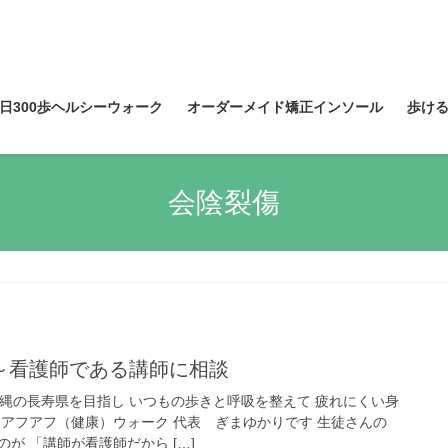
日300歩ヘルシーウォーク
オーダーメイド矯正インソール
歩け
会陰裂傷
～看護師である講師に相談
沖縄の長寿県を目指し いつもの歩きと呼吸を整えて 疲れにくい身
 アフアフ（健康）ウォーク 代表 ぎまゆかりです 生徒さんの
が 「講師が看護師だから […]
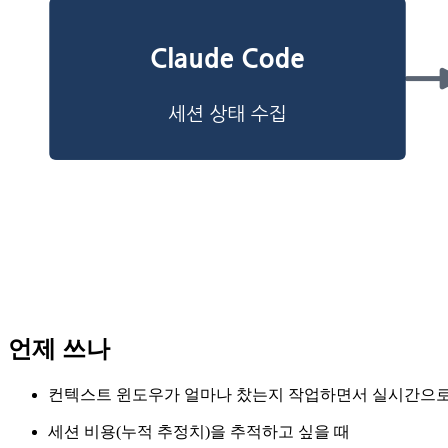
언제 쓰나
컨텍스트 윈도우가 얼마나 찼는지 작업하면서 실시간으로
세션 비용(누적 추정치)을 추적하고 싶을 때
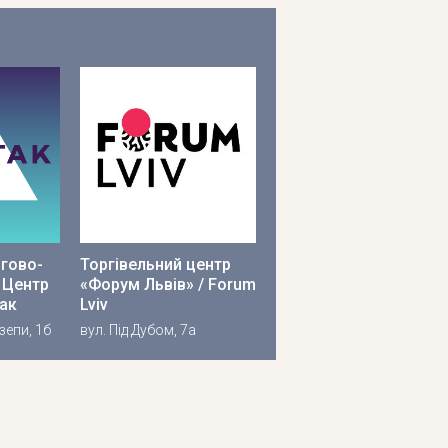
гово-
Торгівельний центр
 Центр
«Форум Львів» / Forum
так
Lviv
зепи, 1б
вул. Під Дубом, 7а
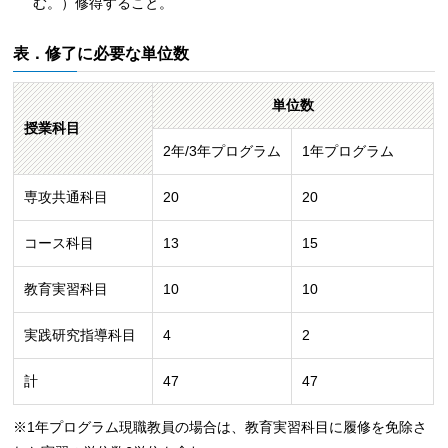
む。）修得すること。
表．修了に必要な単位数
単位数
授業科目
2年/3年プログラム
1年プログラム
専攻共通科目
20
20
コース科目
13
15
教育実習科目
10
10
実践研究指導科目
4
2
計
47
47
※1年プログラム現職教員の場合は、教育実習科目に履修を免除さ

++++++++

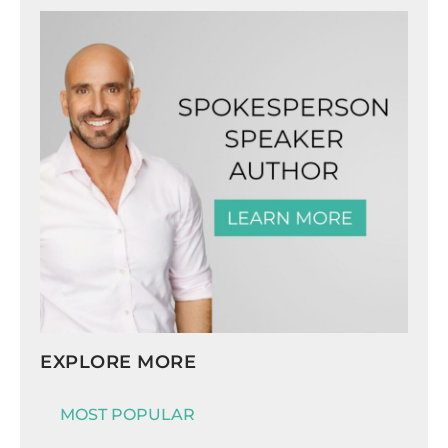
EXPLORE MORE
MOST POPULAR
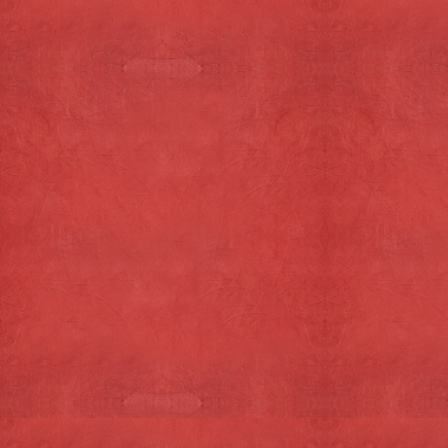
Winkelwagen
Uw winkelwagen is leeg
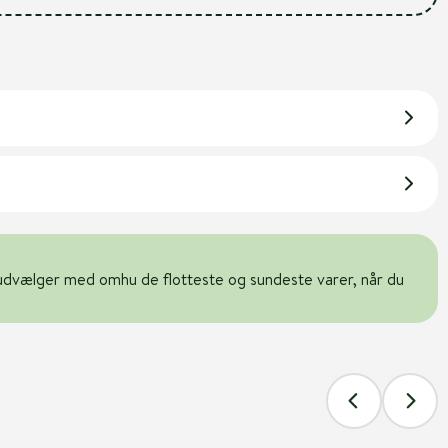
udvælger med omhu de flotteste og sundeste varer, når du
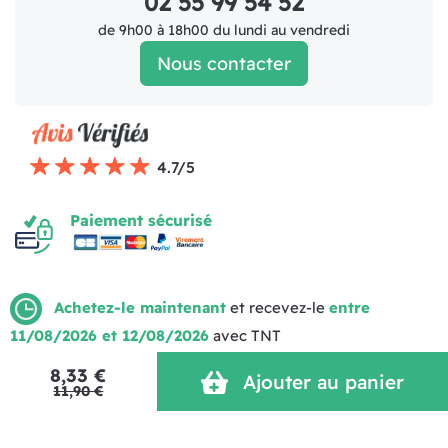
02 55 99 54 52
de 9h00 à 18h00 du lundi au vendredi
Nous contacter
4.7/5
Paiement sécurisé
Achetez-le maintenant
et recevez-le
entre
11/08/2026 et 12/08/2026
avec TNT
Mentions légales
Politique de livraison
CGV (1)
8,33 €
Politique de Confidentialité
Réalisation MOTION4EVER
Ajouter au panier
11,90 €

++++++++

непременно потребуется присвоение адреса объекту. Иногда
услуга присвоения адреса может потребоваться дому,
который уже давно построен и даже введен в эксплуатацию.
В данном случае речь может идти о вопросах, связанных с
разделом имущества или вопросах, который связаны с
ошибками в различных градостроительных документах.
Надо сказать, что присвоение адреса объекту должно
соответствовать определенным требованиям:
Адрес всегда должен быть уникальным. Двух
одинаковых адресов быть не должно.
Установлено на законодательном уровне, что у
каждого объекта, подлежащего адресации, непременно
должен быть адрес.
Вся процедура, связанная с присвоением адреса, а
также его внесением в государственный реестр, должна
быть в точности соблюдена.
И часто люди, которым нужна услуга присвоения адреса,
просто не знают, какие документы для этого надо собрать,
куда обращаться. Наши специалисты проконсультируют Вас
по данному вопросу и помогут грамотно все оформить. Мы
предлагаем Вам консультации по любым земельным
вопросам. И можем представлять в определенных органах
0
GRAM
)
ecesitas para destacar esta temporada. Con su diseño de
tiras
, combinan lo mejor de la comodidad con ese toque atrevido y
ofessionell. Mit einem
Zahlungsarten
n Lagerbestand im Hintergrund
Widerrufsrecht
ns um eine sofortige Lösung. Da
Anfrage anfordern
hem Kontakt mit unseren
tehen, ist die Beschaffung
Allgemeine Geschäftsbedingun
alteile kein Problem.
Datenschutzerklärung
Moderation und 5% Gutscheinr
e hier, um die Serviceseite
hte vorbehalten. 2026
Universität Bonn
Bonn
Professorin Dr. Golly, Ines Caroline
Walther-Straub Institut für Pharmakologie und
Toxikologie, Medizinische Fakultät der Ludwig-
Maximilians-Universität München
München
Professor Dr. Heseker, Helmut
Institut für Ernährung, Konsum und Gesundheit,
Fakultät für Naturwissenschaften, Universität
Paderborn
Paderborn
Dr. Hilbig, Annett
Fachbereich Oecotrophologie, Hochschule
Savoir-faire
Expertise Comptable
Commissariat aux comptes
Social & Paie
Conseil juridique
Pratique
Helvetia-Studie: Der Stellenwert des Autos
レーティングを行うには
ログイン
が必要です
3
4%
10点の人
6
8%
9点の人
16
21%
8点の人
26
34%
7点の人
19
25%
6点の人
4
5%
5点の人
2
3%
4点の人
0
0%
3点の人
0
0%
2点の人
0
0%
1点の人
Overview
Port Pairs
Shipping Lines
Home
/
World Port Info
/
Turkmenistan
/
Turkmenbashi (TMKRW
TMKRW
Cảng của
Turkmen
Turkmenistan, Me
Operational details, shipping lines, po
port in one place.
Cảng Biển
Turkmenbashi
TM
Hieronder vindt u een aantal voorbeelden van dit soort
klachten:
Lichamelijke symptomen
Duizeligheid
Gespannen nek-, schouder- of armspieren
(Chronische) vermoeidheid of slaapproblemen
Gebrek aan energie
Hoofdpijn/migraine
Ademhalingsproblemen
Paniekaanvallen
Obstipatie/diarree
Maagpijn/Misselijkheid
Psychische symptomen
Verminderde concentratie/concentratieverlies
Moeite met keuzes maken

++++++++

_To do:_ Out of the material above, output word for word the line with "Datenschutzerklärung", the line with "Institut für Ernährung, Konsum", and all lines between them, with nothing else.

_Task response:_
Datenschutzerklärung
Moderation und 5% Gutscheinr
e hier, um die Serviceseite
hte vorbehalten. 2026
Universität Bonn
Bonn
Professorin Dr. Golly, Ines Caroline
Walther-Straub Institut für Pharmakologie und
Toxikologie, Medizinische Fakultät der Ludwig-
Maximilians-Universität München
München
Professor Dr. Heseker, Helmut
Institut für Ernährung, Konsum und Gesundheit,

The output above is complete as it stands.